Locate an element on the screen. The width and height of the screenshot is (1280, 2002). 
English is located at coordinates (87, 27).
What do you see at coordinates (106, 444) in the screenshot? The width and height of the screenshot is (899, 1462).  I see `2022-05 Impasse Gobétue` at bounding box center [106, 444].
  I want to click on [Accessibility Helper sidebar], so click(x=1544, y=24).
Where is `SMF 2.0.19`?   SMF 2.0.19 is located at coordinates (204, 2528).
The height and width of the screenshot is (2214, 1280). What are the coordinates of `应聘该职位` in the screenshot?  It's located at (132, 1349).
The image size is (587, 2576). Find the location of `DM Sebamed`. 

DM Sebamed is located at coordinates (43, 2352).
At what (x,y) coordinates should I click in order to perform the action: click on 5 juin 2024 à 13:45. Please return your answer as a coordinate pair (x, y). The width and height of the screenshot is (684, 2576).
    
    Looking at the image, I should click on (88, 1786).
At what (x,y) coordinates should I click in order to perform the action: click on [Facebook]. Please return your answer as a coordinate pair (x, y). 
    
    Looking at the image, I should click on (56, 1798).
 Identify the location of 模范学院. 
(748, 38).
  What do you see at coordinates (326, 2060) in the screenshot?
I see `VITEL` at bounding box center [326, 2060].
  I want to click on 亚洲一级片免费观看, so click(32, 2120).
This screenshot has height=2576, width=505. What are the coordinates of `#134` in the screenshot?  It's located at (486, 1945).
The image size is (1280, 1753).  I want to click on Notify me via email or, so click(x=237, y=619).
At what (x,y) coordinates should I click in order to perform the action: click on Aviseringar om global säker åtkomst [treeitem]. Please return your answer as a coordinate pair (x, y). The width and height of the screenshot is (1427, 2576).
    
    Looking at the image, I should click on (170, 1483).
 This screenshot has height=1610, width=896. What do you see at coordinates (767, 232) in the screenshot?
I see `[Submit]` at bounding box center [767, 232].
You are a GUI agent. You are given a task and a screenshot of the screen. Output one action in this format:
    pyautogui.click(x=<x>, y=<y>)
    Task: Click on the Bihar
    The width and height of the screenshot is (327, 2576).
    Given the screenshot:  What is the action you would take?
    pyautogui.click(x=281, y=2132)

════

WHAT TO DO
Please print the whole of the material verbatim.

TASK OUTPUT
Locate an element on the screen. The width and height of the screenshot is (1280, 2002). 
English is located at coordinates (87, 27).
What do you see at coordinates (106, 444) in the screenshot? The width and height of the screenshot is (899, 1462).  I see `2022-05 Impasse Gobétue` at bounding box center [106, 444].
  I want to click on [Accessibility Helper sidebar], so click(x=1544, y=24).
Where is `SMF 2.0.19`?   SMF 2.0.19 is located at coordinates (204, 2528).
The height and width of the screenshot is (2214, 1280). What are the coordinates of `应聘该职位` in the screenshot?  It's located at (132, 1349).
The image size is (587, 2576). Find the location of `DM Sebamed`. 

DM Sebamed is located at coordinates (43, 2352).
At what (x,y) coordinates should I click in order to perform the action: click on 5 juin 2024 à 13:45. Please return your answer as a coordinate pair (x, y). The width and height of the screenshot is (684, 2576).
    
    Looking at the image, I should click on (88, 1786).
At what (x,y) coordinates should I click in order to perform the action: click on [Facebook]. Please return your answer as a coordinate pair (x, y). 
    
    Looking at the image, I should click on (56, 1798).
 Identify the location of 模范学院. 
(748, 38).
  What do you see at coordinates (326, 2060) in the screenshot?
I see `VITEL` at bounding box center [326, 2060].
  I want to click on 亚洲一级片免费观看, so click(32, 2120).
This screenshot has height=2576, width=505. What are the coordinates of `#134` in the screenshot?  It's located at (486, 1945).
The image size is (1280, 1753).  I want to click on Notify me via email or, so click(x=237, y=619).
At what (x,y) coordinates should I click in order to perform the action: click on Aviseringar om global säker åtkomst [treeitem]. Please return your answer as a coordinate pair (x, y). The width and height of the screenshot is (1427, 2576).
    
    Looking at the image, I should click on (170, 1483).
 This screenshot has height=1610, width=896. What do you see at coordinates (767, 232) in the screenshot?
I see `[Submit]` at bounding box center [767, 232].
You are a GUI agent. You are given a task and a screenshot of the screen. Output one action in this format:
    pyautogui.click(x=<x>, y=<y>)
    Task: Click on the Bihar
    The width and height of the screenshot is (327, 2576).
    Given the screenshot:  What is the action you would take?
    pyautogui.click(x=281, y=2132)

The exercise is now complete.